Ina Garten, a.k.a. the Barefoot Contessa has been supplying recipes for all occasions for decades, and she’s endeared countless people along the way. Though she’s a Jewish woman from Brooklyn, Garten has an appreciation for all cultures and the foods that are each a part of them.
Ina Garten’s soda bread recipe is easy
Baking bread can sometimes be a challenge for the uninitiated. Even though Garten is a master chef, she loves a simple recipe with a yummy outcome — the easier, the better.

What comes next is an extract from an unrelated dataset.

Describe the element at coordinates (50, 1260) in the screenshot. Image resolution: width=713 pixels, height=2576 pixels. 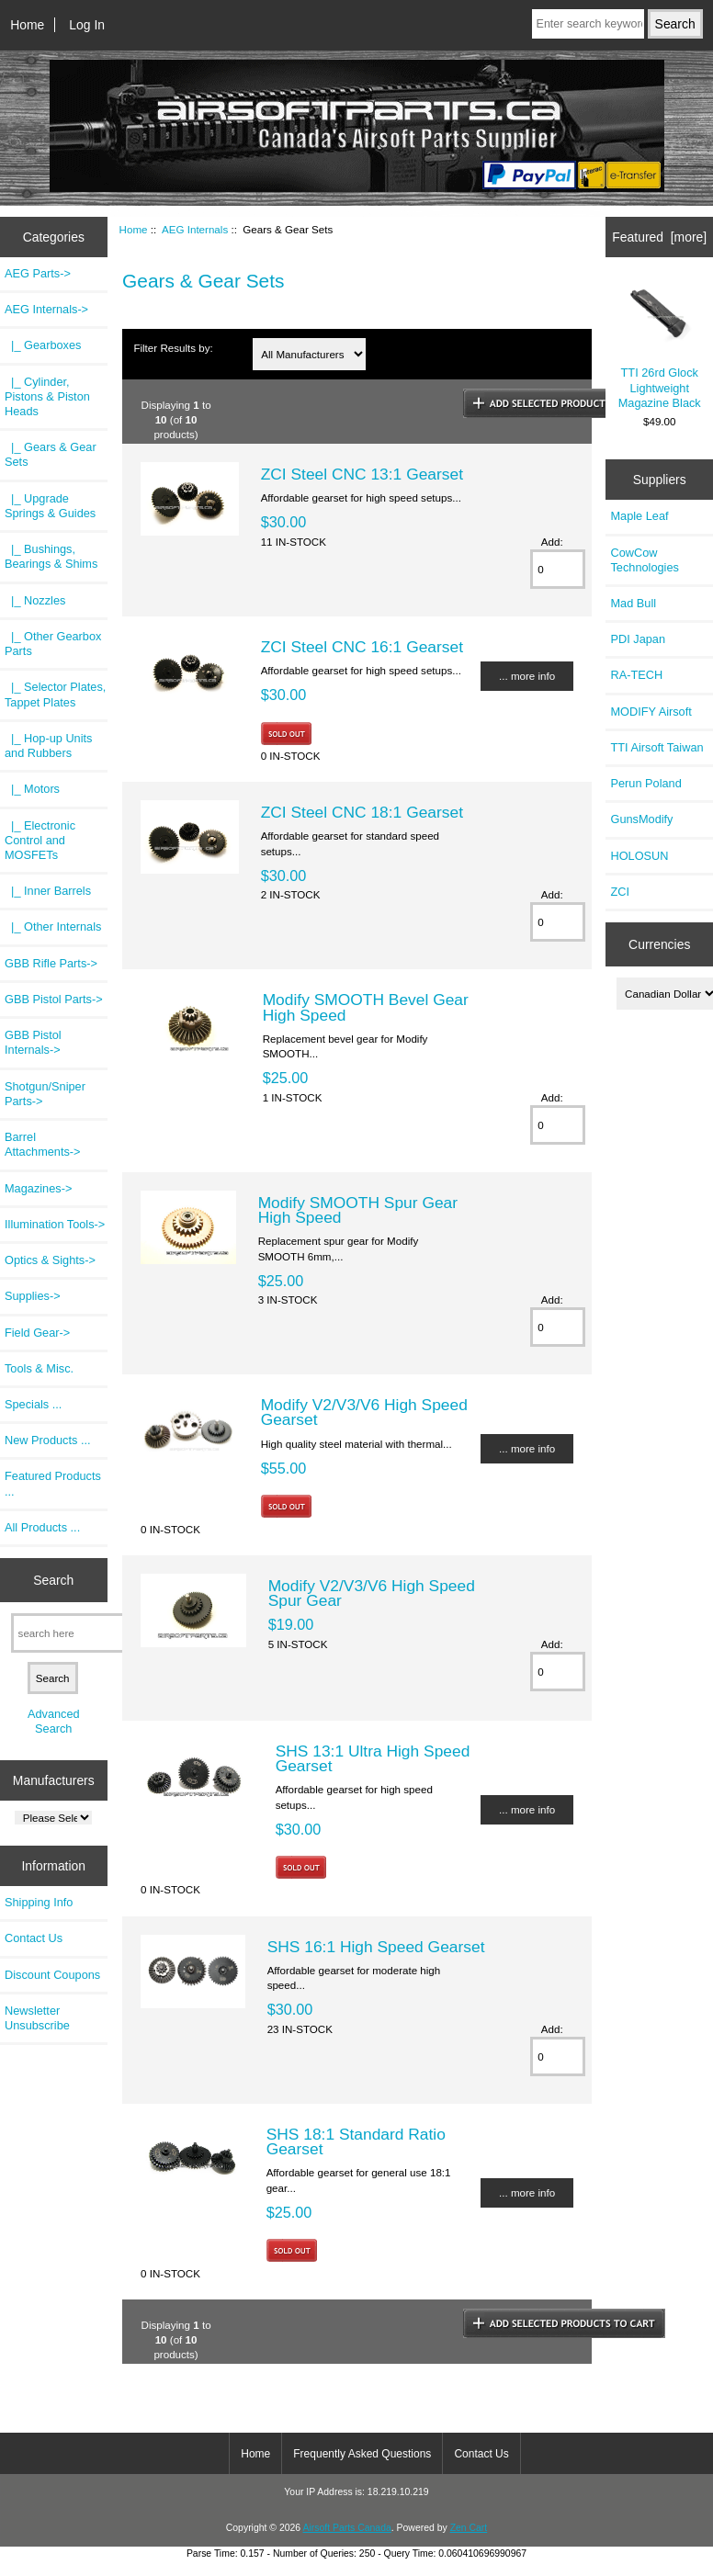 I see `Optics & Sights->` at that location.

Irish soda bread is a delight enjoyed on the Emerald Isle year-round, but especially in March as St. Patrick’s Day approaches. The bread was once considered to be cheap and low-class, and required more butter than usual to drown out its potentially off-putting taste. But since then, it has become a staple of bakeries all across the country.
Why not celebrate this St. Patrick’s Day with some Irish soda bread, recipe courtesy of the Barefoot Contessa herself?
“I might not be Irish but I still love to celebrate St. Patrick’s Day by making Irish soda bread,” she said in a 2019 Instagram post. “This is a really easy bread to make – no kneading required!! I love it toasted for breakfast with good Irish butter. Happy St. Patrick’s Day everyone!”
To make your soda bread, you will need:
- 4 cups all-purpose flour, plus extra for currants
- 4 tablespoons sugar
- 1 teaspoon baking soda
- 1½ teaspoons kosher salt
- 4 tablespoons (1/2 stick) cold unsalted butter, cut into ½-inch diced
- 1¾ cups cold buttermilk, shaken
- 1 extra-large egg, lightly beaten
- 1 teaspoon grated orange zest
- 1 cup dried currants
How to make Ina Garten’s Irish soda bread
Start by preheating your oven to 375ºF and lining a sheet pan with parchment paper.
Combine the flour, sugar, baking soda, and salt in the bowl of an electric mixer fitted with the paddle attachment. Add the butter to the bowl and mix on low speed until the butter is mixed into the flour mixture.
Using a fork, lightly beat the buttermilk, egg, and orange zest together in a measuring cup. With the mixer on low speed, slowly add the buttermilk mixture to the flour mixture. Once you’ve done that, combine the currants with 1 tablespoon of flour and mix into the dough. The mixture should be very wet.
Sprinkle flour on a cutting board and dump the dough onto it, then knead it a few times into a round loaf. Place the loaf on the prepared sheet pan and lightly cut an X into the top of the dough with a serrated knife. Bake the loaf for 45 to 55 minutes, or until a toothpick comes out clean. When you tap the loaf, it should make a hollow sound.
Take your loaf out of the oven and let it cool on a cooling rack. Once it’s done, serve the bread warm or at room temperature — butter optional. Enjoy!